The only concern Vivi had at the moment was how soon they could move the potion. She still wanted their plan to succeed, and Bird Brain and Barbie Doll would probably go directly to Danuliete. How they would explain gaining the information they had without incriminating themselves, Vivi did not know, but she would not put anything by them. This would take quick thought and even quicker actions. Yet Vivi was not too worried; they were not backed into a corner yet.

There was still room to maneuver.

“Fine,” Agatha said weighing up Veruca and looking almost for a moment as if she may comply with the request to leave. But that would have been far too easy and Agatha had confronted and beaten far tougher opponents than this little worm.

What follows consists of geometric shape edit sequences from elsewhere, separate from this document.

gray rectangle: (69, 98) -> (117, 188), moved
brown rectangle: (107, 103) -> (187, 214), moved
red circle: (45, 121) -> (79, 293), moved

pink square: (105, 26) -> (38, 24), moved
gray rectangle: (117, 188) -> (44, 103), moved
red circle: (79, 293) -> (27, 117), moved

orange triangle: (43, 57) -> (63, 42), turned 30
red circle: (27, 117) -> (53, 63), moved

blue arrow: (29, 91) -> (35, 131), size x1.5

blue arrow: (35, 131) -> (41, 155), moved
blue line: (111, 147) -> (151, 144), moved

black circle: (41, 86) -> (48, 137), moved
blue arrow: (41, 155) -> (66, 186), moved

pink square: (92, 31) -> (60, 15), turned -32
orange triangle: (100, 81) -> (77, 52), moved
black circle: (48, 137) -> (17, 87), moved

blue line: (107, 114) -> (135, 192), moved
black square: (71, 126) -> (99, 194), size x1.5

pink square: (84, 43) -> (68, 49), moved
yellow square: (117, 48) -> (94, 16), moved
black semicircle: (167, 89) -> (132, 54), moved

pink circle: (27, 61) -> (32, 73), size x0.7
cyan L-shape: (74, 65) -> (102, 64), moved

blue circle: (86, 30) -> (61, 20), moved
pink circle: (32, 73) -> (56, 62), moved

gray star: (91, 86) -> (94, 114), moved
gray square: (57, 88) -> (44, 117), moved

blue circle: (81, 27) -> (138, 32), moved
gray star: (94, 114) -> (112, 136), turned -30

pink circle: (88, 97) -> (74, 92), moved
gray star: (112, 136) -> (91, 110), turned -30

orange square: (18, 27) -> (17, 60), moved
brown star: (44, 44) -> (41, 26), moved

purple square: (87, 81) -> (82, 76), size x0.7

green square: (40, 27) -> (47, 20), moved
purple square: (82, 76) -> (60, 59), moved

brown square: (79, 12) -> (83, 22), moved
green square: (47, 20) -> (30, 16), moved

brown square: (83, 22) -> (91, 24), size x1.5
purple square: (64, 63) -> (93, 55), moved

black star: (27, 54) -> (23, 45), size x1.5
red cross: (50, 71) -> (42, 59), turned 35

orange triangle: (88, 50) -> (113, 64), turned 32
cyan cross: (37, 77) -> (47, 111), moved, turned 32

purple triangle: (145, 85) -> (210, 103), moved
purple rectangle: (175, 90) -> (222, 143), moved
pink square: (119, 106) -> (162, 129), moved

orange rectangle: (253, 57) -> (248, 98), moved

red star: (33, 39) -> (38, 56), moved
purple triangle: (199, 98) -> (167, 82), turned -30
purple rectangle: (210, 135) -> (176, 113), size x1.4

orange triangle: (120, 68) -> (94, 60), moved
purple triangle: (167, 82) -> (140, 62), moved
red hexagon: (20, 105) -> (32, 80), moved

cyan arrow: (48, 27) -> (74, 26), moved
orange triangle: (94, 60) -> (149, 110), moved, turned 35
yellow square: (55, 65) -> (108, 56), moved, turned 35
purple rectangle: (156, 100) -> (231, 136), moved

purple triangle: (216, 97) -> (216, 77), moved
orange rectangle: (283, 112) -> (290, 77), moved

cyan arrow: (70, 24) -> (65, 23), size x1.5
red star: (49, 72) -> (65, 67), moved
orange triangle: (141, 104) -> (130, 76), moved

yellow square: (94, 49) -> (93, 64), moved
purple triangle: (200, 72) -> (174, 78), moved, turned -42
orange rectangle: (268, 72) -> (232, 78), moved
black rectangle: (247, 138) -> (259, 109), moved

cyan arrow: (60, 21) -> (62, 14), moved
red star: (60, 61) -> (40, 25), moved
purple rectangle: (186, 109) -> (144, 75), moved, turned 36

“Go whine to Professor Stone then, see if I care,” said Agatha with a haughty toss of her head and as she swiftly sidestepped into the area filled with noxious fumes from the still simmering cauldron. Agatha took out her wand and quickly pointing it at the cauldron said simply, “Comminuo!”

The cauldron shuddered horribly then a large crack split down the side of it, it shuddered again, further cracks split wildly around it and the potion at first leaked and then rushed out onto the surrounding carpet, books and wood.

Agatha stepped back out of the way, unable to take the look of satisfaction off her face. She still had her wand in her hand and raised one eyebrow languidly at Veruca.

“Shame the brooms won’t be getting cleaned this week,” she said dryly.

The potion was fizzing horribly and had gone a rather sickly shade of yellow upon contact with the floor. A nasty burning smell was also taking over from the previous nasty aroma.

“Oh look,” said Agatha gleefully, “Your harmless potion seems to be actually eating the floor. How odd that a broom potion should attack wood, don’t you think Avery?”

“Baka!”

Aiko up-righted the cauldron and pushed the overhanging sheets up onto the beds. Beds could be moved to cover the burnt wood, but acid eaten sheets would be a bit harder to cover up.

“It wasn’t finished yet,” she accused, thinking quickly. “Don’t you ever pay attention in potions? You have to add the acids before you add the anti-acids! The anti-acids have to recognize the full affects of the acids before they can counter it!”

Aiko shot the silent Berke a glare. He was every bit as incriminated, and he did not even have to sense to follow through and accuse them too. Or had Agatha turned him into a complete slave instead of the half-brained moron he was before?

Still, trying to explain the workings (or lack thereof) of Berke’s mind was a waste of her time. Sighing, she opened her suitcase and pulled out the handkerchiefs she had tucked away for embroidery. Deciding she could send for more, she draped them over the spilled potion and let them absorb it. They would suck up the mess, and then disintegrate. “Why don’t you just leave?” Aiko asked, quietly.

“With pleasure,” said Agatha holding out her hand for Avery.

“Come my dear,” she said, “I can’t stand this place,” and she cast another disparaging look round the Hufflepuff common room, “I fear we are being polluted by its environs.”

She cast one long hard look at Acorn trying to work her out. She found the quiet Japanese girl, harder to figure than love-lorn Veruca. When she had first observed her she had, she scornfully noted, been permanently weeping and Agatha had set her down as an easy target, facile prey.

However, she had been forced to grant her some respect as a servant to J…to Prince, and now her argument was almost…almost convincing. Agatha knew what she said about acids was true and the tiniest flicker of doubt crossed her mind. Had she been wrong? Was it, as Veruca had claimed, truly a broom polishing potion?

But she dismissed the thought as unworthy and besides, what did it matter. The mess it had made they deserved either way, the sniveling Puths.

Agatha clasped Avery’s hand in her own, slyly looked at Veruca out of the corner of her wicked green eyes, and kissed him full on the lips.

“Bye,” she said with a suggestive flicker of her eyes and a pout of her lips. And they were gone.